= Beginning of Section =

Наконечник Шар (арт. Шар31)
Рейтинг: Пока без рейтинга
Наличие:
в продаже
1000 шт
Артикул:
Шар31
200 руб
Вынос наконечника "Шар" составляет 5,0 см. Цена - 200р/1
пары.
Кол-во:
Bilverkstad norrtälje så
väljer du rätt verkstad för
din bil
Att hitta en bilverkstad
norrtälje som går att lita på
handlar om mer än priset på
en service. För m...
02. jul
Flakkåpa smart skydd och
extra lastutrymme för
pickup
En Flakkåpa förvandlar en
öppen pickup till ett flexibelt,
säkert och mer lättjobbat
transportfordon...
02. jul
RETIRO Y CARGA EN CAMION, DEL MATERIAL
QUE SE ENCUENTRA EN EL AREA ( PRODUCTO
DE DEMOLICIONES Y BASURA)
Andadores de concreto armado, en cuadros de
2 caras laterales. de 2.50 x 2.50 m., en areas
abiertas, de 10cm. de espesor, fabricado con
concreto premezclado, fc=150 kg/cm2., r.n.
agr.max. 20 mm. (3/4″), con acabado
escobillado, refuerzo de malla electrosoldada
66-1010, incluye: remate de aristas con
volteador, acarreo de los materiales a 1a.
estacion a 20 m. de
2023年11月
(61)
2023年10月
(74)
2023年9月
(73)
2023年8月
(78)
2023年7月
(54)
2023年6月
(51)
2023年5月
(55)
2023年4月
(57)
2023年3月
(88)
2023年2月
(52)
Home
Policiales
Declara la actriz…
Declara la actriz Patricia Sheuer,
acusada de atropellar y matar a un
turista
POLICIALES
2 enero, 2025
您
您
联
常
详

= End of Section =

Problem requirements:
Produce a verbatim copy of the lines from the one holding "säkert och mer lättjobbat" to the final line of the data, and nothing more.

Reply to the exercise:
säkert och mer lättjobbat
transportfordon...
02. jul
RETIRO Y CARGA EN CAMION, DEL MATERIAL
QUE SE ENCUENTRA EN EL AREA ( PRODUCTO
DE DEMOLICIONES Y BASURA)
Andadores de concreto armado, en cuadros de
2 caras laterales. de 2.50 x 2.50 m., en areas
abiertas, de 10cm. de espesor, fabricado con
concreto premezclado, fc=150 kg/cm2., r.n.
agr.max. 20 mm. (3/4″), con acabado
escobillado, refuerzo de malla electrosoldada
66-1010, incluye: remate de aristas con
volteador, acarreo de los materiales a 1a.
estacion a 20 m. de
2023年11月
(61)
2023年10月
(74)
2023年9月
(73)
2023年8月
(78)
2023年7月
(54)
2023年6月
(51)
2023年5月
(55)
2023年4月
(57)
2023年3月
(88)
2023年2月
(52)
Home
Policiales
Declara la actriz…
Declara la actriz Patricia Sheuer,
acusada de atropellar y matar a un
turista
POLICIALES
2 enero, 2025
您
您
联
常
详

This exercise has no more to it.